The place of PEEPs

As part of Ventro’s latest fire safety webinar, Elspeth Grant examined the current status of PEEPs and their importance in healthcare settings

There is a common perception that recently we are being hit by new fire safety regulations and laws almost on a monthly basis. However, how much has really changed and where do Personal Emergency Evacuation Plans (PEEPs) fit in?

The Regulatory Reform (Fire Safety) Order (FSO) has been on the statute books since 2006 and there have only been very small changes to it since its release. From the outset it has been a legal requirement that everyone has to be able to leave a building in the event of a fire, that there has to be appropriate procedures for this, with fire safety drills taking place, and that a sufficient number of competent people to implement those procedures must be nominated. One of the key points to note is that there are no exclusions for disabled or temporarily impaired people from those legal requirements.
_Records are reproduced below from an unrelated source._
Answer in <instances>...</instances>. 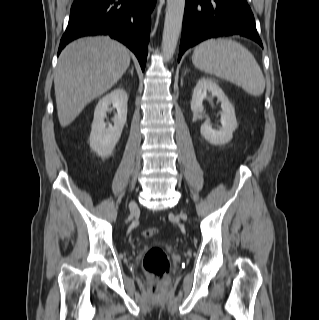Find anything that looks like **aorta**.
I'll return each instance as SVG.
<instances>
[{
  "label": "aorta",
  "instance_id": "762f6f07",
  "mask_svg": "<svg viewBox=\"0 0 319 320\" xmlns=\"http://www.w3.org/2000/svg\"><path fill=\"white\" fill-rule=\"evenodd\" d=\"M185 0H167L162 50L164 57L170 60L175 52L182 28Z\"/></svg>",
  "mask_w": 319,
  "mask_h": 320
}]
</instances>
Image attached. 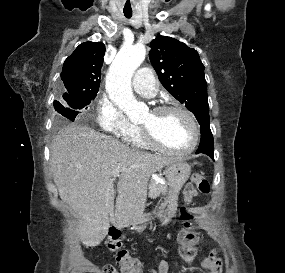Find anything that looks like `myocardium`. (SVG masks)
<instances>
[{"label":"myocardium","instance_id":"1","mask_svg":"<svg viewBox=\"0 0 285 273\" xmlns=\"http://www.w3.org/2000/svg\"><path fill=\"white\" fill-rule=\"evenodd\" d=\"M168 111L179 112L183 114L189 120L192 126V130H193V138H192L191 144L187 148L182 149V150L170 148L162 144L148 128L142 125H139V132H140L141 138L149 146L155 149L161 150L163 152L172 154V155L186 156V155L191 154L192 152L196 150V148L198 147L200 143L201 128H200V124L198 120L196 119V117L190 110H188L187 108L179 104H162V105L156 106L152 110V112H155V113H164Z\"/></svg>","mask_w":285,"mask_h":273}]
</instances>
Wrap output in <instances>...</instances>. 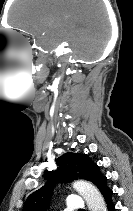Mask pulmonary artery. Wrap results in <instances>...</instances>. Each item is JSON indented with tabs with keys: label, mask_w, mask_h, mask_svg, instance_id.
<instances>
[{
	"label": "pulmonary artery",
	"mask_w": 133,
	"mask_h": 211,
	"mask_svg": "<svg viewBox=\"0 0 133 211\" xmlns=\"http://www.w3.org/2000/svg\"><path fill=\"white\" fill-rule=\"evenodd\" d=\"M67 211L82 210L84 208V200L79 195H70L66 202Z\"/></svg>",
	"instance_id": "1"
}]
</instances>
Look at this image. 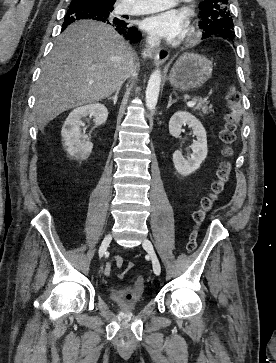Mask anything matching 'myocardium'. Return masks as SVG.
Masks as SVG:
<instances>
[{
  "label": "myocardium",
  "instance_id": "1",
  "mask_svg": "<svg viewBox=\"0 0 276 363\" xmlns=\"http://www.w3.org/2000/svg\"><path fill=\"white\" fill-rule=\"evenodd\" d=\"M199 37V31L196 29L195 26H191L187 36H186V42L187 43H194Z\"/></svg>",
  "mask_w": 276,
  "mask_h": 363
}]
</instances>
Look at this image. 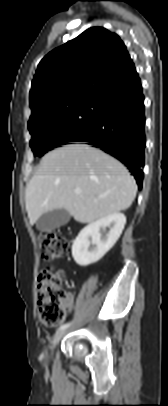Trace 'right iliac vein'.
<instances>
[{"mask_svg":"<svg viewBox=\"0 0 168 406\" xmlns=\"http://www.w3.org/2000/svg\"><path fill=\"white\" fill-rule=\"evenodd\" d=\"M65 333H66V330H58L55 333L53 340H52L51 351H53V349L59 343V341L61 340V338L64 336Z\"/></svg>","mask_w":168,"mask_h":406,"instance_id":"63e3f726","label":"right iliac vein"}]
</instances>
Further to this, Home Office guidance as it stands reinforces these legal requirements such that any evacuation plan should not rely upon the intervention of the fire and rescue services to be successful. In sleeping accommodation and residential care premises, once a fire has started, everyone in the premises should be able to escape to a place of total safety outside the building.

Whilst the legislation has changed little since coming into law, in recent months there have been a number of prosecutions that provide us with lessons as to how the authorities are approaching fire safety and evacuation failings.
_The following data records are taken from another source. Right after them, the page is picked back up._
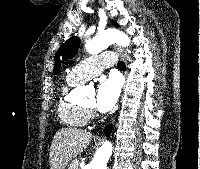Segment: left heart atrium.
<instances>
[{"label": "left heart atrium", "mask_w": 200, "mask_h": 169, "mask_svg": "<svg viewBox=\"0 0 200 169\" xmlns=\"http://www.w3.org/2000/svg\"><path fill=\"white\" fill-rule=\"evenodd\" d=\"M120 82L111 77L102 80L97 88L96 106L102 113L110 111L118 101L120 95Z\"/></svg>", "instance_id": "left-heart-atrium-1"}]
</instances>
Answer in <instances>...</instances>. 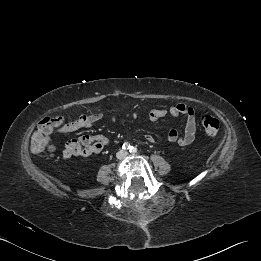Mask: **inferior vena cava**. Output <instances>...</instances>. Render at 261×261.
Returning a JSON list of instances; mask_svg holds the SVG:
<instances>
[{
    "label": "inferior vena cava",
    "mask_w": 261,
    "mask_h": 261,
    "mask_svg": "<svg viewBox=\"0 0 261 261\" xmlns=\"http://www.w3.org/2000/svg\"><path fill=\"white\" fill-rule=\"evenodd\" d=\"M126 155H127V153H126L125 151H123V150H120V151H118V152L116 153V157H117L118 159H123V158L126 157Z\"/></svg>",
    "instance_id": "obj_1"
}]
</instances>
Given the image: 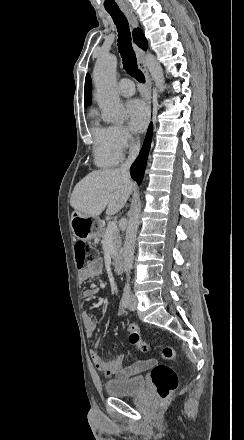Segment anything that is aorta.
<instances>
[{"mask_svg":"<svg viewBox=\"0 0 244 440\" xmlns=\"http://www.w3.org/2000/svg\"><path fill=\"white\" fill-rule=\"evenodd\" d=\"M147 68L160 92L163 91L165 78L163 69L152 54L145 57ZM117 58L114 55L100 57L93 71L96 86V100L102 111L103 120L109 123H123L126 114L123 103L117 93L116 80ZM141 201H138L132 211L126 228L123 246V265L126 275V283L130 281V273L133 267L135 241L140 222Z\"/></svg>","mask_w":244,"mask_h":440,"instance_id":"obj_1","label":"aorta"}]
</instances>
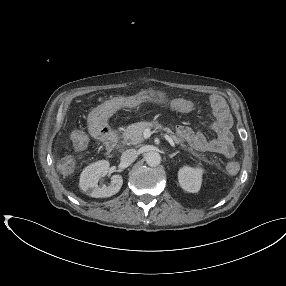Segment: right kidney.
Instances as JSON below:
<instances>
[{
  "mask_svg": "<svg viewBox=\"0 0 286 286\" xmlns=\"http://www.w3.org/2000/svg\"><path fill=\"white\" fill-rule=\"evenodd\" d=\"M109 162L106 160L97 161L88 165L80 175V188L89 196L94 198L111 197L119 192L123 179L121 175H113L109 186H98V181L109 172Z\"/></svg>",
  "mask_w": 286,
  "mask_h": 286,
  "instance_id": "obj_1",
  "label": "right kidney"
}]
</instances>
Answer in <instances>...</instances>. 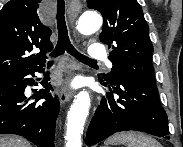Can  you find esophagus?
Masks as SVG:
<instances>
[{
  "label": "esophagus",
  "mask_w": 183,
  "mask_h": 147,
  "mask_svg": "<svg viewBox=\"0 0 183 147\" xmlns=\"http://www.w3.org/2000/svg\"><path fill=\"white\" fill-rule=\"evenodd\" d=\"M73 90L69 86V80L65 82V84L61 87L59 91V100L62 105L68 102L73 97Z\"/></svg>",
  "instance_id": "esophagus-1"
}]
</instances>
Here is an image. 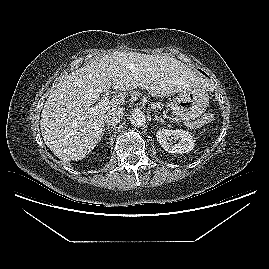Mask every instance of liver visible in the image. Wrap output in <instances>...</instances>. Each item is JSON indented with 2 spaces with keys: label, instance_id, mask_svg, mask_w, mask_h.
<instances>
[{
  "label": "liver",
  "instance_id": "6515ba94",
  "mask_svg": "<svg viewBox=\"0 0 269 269\" xmlns=\"http://www.w3.org/2000/svg\"><path fill=\"white\" fill-rule=\"evenodd\" d=\"M111 87L124 93L114 95L97 112L90 111ZM137 87L162 97L206 85L191 68L170 56L105 55L70 73L48 96L40 120L46 146L64 161L82 160L101 139L106 113L124 105L125 92Z\"/></svg>",
  "mask_w": 269,
  "mask_h": 269
}]
</instances>
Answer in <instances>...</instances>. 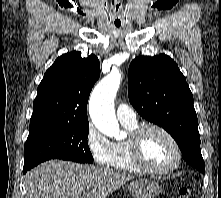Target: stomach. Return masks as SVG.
I'll return each mask as SVG.
<instances>
[{
    "label": "stomach",
    "mask_w": 221,
    "mask_h": 198,
    "mask_svg": "<svg viewBox=\"0 0 221 198\" xmlns=\"http://www.w3.org/2000/svg\"><path fill=\"white\" fill-rule=\"evenodd\" d=\"M127 189L134 198H155L161 192L158 183L146 179L130 182Z\"/></svg>",
    "instance_id": "1"
}]
</instances>
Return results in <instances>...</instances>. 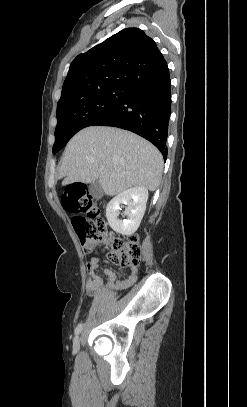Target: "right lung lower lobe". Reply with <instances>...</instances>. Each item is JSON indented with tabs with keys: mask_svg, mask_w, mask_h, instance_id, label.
Returning <instances> with one entry per match:
<instances>
[{
	"mask_svg": "<svg viewBox=\"0 0 247 407\" xmlns=\"http://www.w3.org/2000/svg\"><path fill=\"white\" fill-rule=\"evenodd\" d=\"M170 113L171 81L166 63L154 74L134 82L121 103L94 125L132 131L153 143L166 160Z\"/></svg>",
	"mask_w": 247,
	"mask_h": 407,
	"instance_id": "right-lung-lower-lobe-1",
	"label": "right lung lower lobe"
}]
</instances>
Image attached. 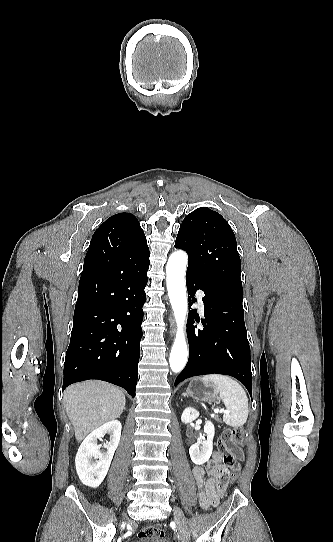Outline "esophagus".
I'll return each mask as SVG.
<instances>
[{
    "instance_id": "34e87169",
    "label": "esophagus",
    "mask_w": 333,
    "mask_h": 542,
    "mask_svg": "<svg viewBox=\"0 0 333 542\" xmlns=\"http://www.w3.org/2000/svg\"><path fill=\"white\" fill-rule=\"evenodd\" d=\"M169 321H170V335L173 336L175 333V322L172 315H170Z\"/></svg>"
}]
</instances>
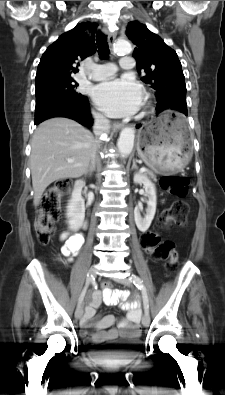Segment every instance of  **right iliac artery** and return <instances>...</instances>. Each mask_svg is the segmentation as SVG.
<instances>
[{
    "label": "right iliac artery",
    "instance_id": "82829eb1",
    "mask_svg": "<svg viewBox=\"0 0 225 395\" xmlns=\"http://www.w3.org/2000/svg\"><path fill=\"white\" fill-rule=\"evenodd\" d=\"M87 287H88V285L86 284V286L84 287V289L82 290V292L80 294V297H79V300H78V304L82 303V301L84 299V296L86 294V291H87Z\"/></svg>",
    "mask_w": 225,
    "mask_h": 395
}]
</instances>
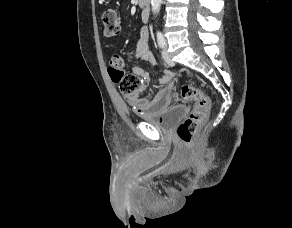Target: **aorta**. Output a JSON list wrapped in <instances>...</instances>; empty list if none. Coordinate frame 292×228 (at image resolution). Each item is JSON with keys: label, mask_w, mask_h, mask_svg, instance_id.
<instances>
[{"label": "aorta", "mask_w": 292, "mask_h": 228, "mask_svg": "<svg viewBox=\"0 0 292 228\" xmlns=\"http://www.w3.org/2000/svg\"><path fill=\"white\" fill-rule=\"evenodd\" d=\"M161 4H162V0H151L152 12L154 14L159 12Z\"/></svg>", "instance_id": "1"}]
</instances>
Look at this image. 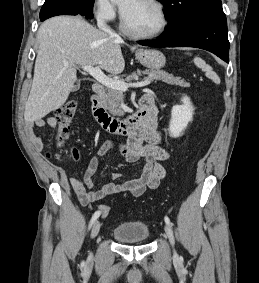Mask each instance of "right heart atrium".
<instances>
[{
	"label": "right heart atrium",
	"instance_id": "1",
	"mask_svg": "<svg viewBox=\"0 0 259 283\" xmlns=\"http://www.w3.org/2000/svg\"><path fill=\"white\" fill-rule=\"evenodd\" d=\"M93 12L97 19L111 22L116 18L117 9L111 0H94Z\"/></svg>",
	"mask_w": 259,
	"mask_h": 283
}]
</instances>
Cheshire Fire and Rescue Service has started a prosecution of six companies following a fire at Beechmere Retirement Village in 2019 where the building was completely destroyed. It is interesting to note that these prosecutions are going ahead despite there being no injuries or fatalities because it is alleged that there was a failure to establish and give effect to appropriate evacuation procedures, including safety drills.

Whilst this legal action is ongoing and we have yet to see whether it will come to court, in July 2024 two care home directors were prosecuted over fire safety failings in their buildings and were fined £124,455 and received criminal records. The enforcement notices that preceded this prosecution stated that the fire risk assessment needed to adequately address the needs of all people, including disabled people.
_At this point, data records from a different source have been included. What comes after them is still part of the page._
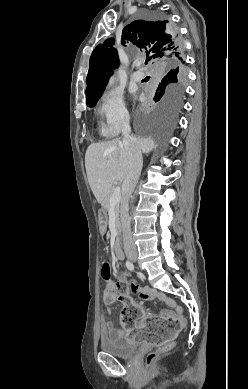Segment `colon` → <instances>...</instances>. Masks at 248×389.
Segmentation results:
<instances>
[{"label":"colon","instance_id":"colon-1","mask_svg":"<svg viewBox=\"0 0 248 389\" xmlns=\"http://www.w3.org/2000/svg\"><path fill=\"white\" fill-rule=\"evenodd\" d=\"M102 274L104 279L109 282L110 264L108 262L103 264ZM116 274L123 280L130 278L128 273H123L120 270ZM129 294L128 289H120L119 291L118 288L109 286L104 290L103 299L107 303L117 299L124 303L120 313V321L122 329L131 332L127 335L128 340H137L141 344H162L156 351L149 353L146 359L147 366L154 369L156 359L174 347L175 339L171 336L181 329L182 322L177 317L163 318L161 315H153L151 318H147L145 326H135L136 322L143 320V317L139 314L141 307L132 304L134 298ZM165 339L166 343H164Z\"/></svg>","mask_w":248,"mask_h":389}]
</instances>
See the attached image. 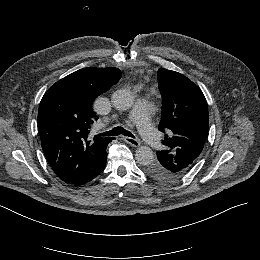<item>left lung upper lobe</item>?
Returning a JSON list of instances; mask_svg holds the SVG:
<instances>
[{
    "label": "left lung upper lobe",
    "instance_id": "5c2ea615",
    "mask_svg": "<svg viewBox=\"0 0 260 260\" xmlns=\"http://www.w3.org/2000/svg\"><path fill=\"white\" fill-rule=\"evenodd\" d=\"M158 83L162 94L159 130L169 131L157 152L158 161L146 168L151 177L177 181L196 164L208 134V106L202 91L182 74L160 68Z\"/></svg>",
    "mask_w": 260,
    "mask_h": 260
}]
</instances>
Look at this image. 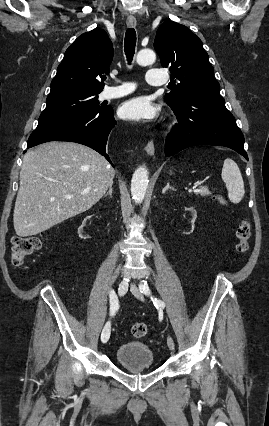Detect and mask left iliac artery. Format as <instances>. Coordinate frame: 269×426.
<instances>
[{
    "label": "left iliac artery",
    "instance_id": "left-iliac-artery-1",
    "mask_svg": "<svg viewBox=\"0 0 269 426\" xmlns=\"http://www.w3.org/2000/svg\"><path fill=\"white\" fill-rule=\"evenodd\" d=\"M139 290L144 293L145 295H150V289L148 287L147 282L145 281L144 283L139 285ZM151 300L153 301L154 306L159 309V308H164L165 304L163 301L157 299V298H153L151 297Z\"/></svg>",
    "mask_w": 269,
    "mask_h": 426
}]
</instances>
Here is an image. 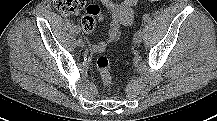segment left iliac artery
<instances>
[{
  "label": "left iliac artery",
  "mask_w": 217,
  "mask_h": 121,
  "mask_svg": "<svg viewBox=\"0 0 217 121\" xmlns=\"http://www.w3.org/2000/svg\"><path fill=\"white\" fill-rule=\"evenodd\" d=\"M150 19H151V16H150L149 14H145V15L143 16V21H144V22H148V21H150Z\"/></svg>",
  "instance_id": "44dca946"
}]
</instances>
The judgment on these convictions said, “the number of vulnerable residents placed at risk due to the defective fire doors and lack of detection alarms raised the level of harm to a higher level”, with the judge adding that “the owner should have taken the time to understand published regulations and guidance when providing this type of service”. These cases show the level to which responsible persons must engage with all regulations and guidance, including that around evacuation planning.

Producing a PEEP

Too often there is confusion over what must be produced to meet the requirements. To begin with, there is a clear difference between a Person-Centred Fire Risk Assessment (PCFRA) and a PEEP. A PCFRA is about protecting individuals from fire and preventing it occurring in the first place. It is not an evacuation plan to total safety, which is what the law requires.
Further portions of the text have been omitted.